START EXCERPTED RECORDS

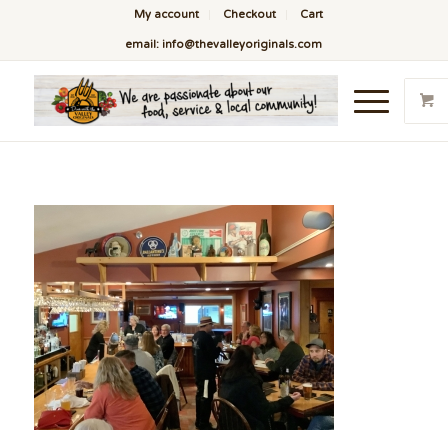
My account
Checkout
Cart
email: info@thevalleyoriginals.com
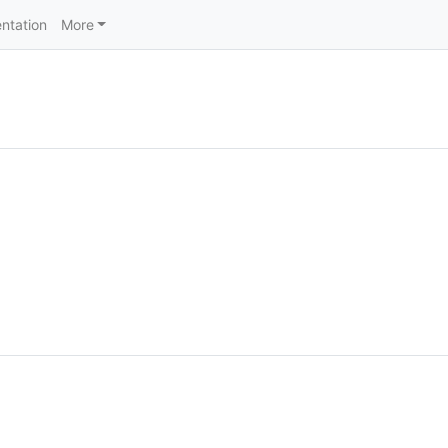
ntation
More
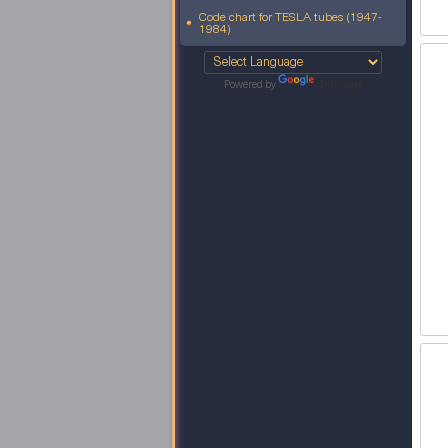
Code chart for TESLA tubes (1947-
1984)
Powered by
Translate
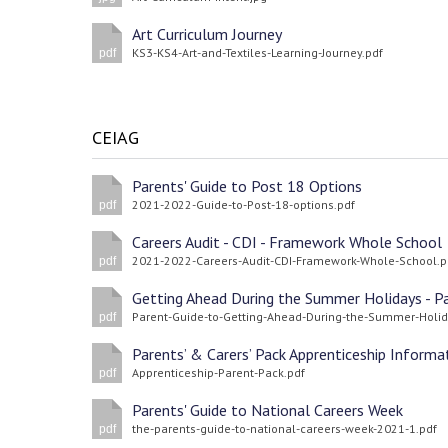
Art Curriculum Journey
KS3-KS4-Art-and-Textiles-Learning-Journey.pdf
pdf
CEIAG
Parents' Guide to Post 18 Options
2021-2022-Guide-to-Post-18-options.pdf
pdf
Careers Audit - CDI - Framework Whole School
2021-2022-Careers-Audit-CDI-Framework-Whole-School.p
pdf
pdf
Apprenticeship-Parent-Pack.pdf
pdf
Parents' Guide to National Careers Week
the-parents-guide-to-national-careers-week-2021-1.pdf
pdf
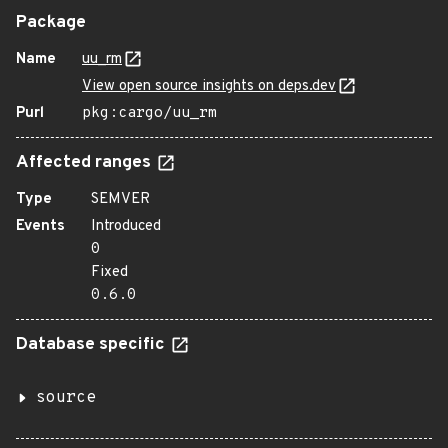
Package
Name
uu_rm
View open source insights on deps.dev
Purl
pkg:cargo/uu_rm
Affected ranges
Type
SEMVER
Events
Introduced
0
Fixed
0.6.0
Database specific
source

END EXCERPTED RECORDS

* PROBLEM
An exact repeat of all the data is required, pictures excluded.

* TASK SOLUTION
My account
Checkout
Cart
email: info@thevalleyoriginals.com
ntation
More
Code chart for TESLA tubes (1947-
1984)
Powered by
Translate
Art Curriculum Journey
KS3-KS4-Art-and-Textiles-Learning-Journey.pdf
pdf
CEIAG
Parents' Guide to Post 18 Options
2021-2022-Guide-to-Post-18-options.pdf
pdf
Careers Audit - CDI - Framework Whole School
2021-2022-Careers-Audit-CDI-Framework-Whole-School.p
pdf
pdf
Apprenticeship-Parent-Pack.pdf
pdf
Parents' Guide to National Careers Week
the-parents-guide-to-national-careers-week-2021-1.pdf
pdf
Package
Name
uu_rm
View open source insights on deps.dev
Purl
pkg:cargo/uu_rm
Affected ranges
Type
SEMVER
Events
Introduced
0
Fixed
0.6.0
Database specific
source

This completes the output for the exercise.